Task statement: When a line of the entries contains the word "Ingrid", report that line.

[Recorded data]

━━━━━━

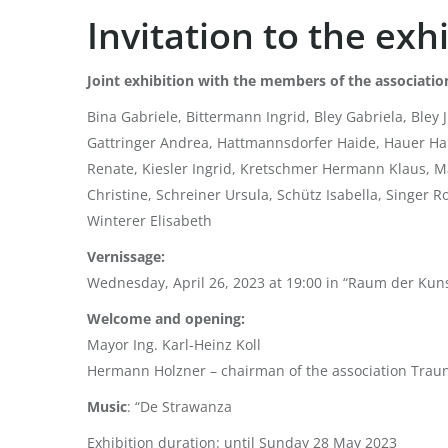
Invitation to the ex
Joint exhibition with the members of the associatio
Bina Gabriele, Bittermann Ingrid, Bley Gabriela, Ble
Gattringer Andrea, Hattmannsdorfer Haide, Hauer Han
Renate, Kiesler Ingrid, Kretschmer Hermann Klaus, Ma
Christine, Schreiner Ursula, Schütz Isabella, Singer 
Winterer Elisabeth
Vernissage:
Wednesday, April 26, 2023 at 19:00 in “Raum der Kuns
Welcome and opening:
Mayor Ing. Karl-Heinz Koll
Hermann Holzner – chairman of the association Tra
Music
: “De Strawanza
Exhibition duration: until Sunday 28 May 2023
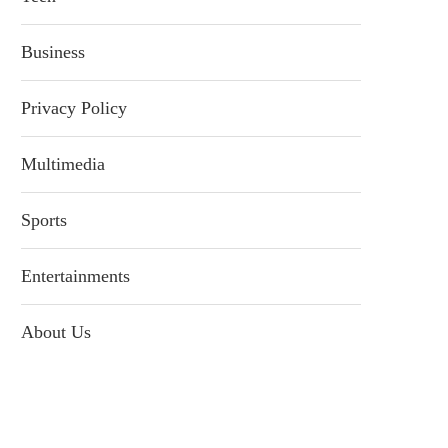
Business
Privacy Policy
Multimedia
Sports
Entertainments
About Us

━━━━━━

Exercise answer:
Bina Gabriele, Bittermann Ingrid, Bley Gabriela, Ble
Renate, Kiesler Ingrid, Kretschmer Hermann Klaus, Ma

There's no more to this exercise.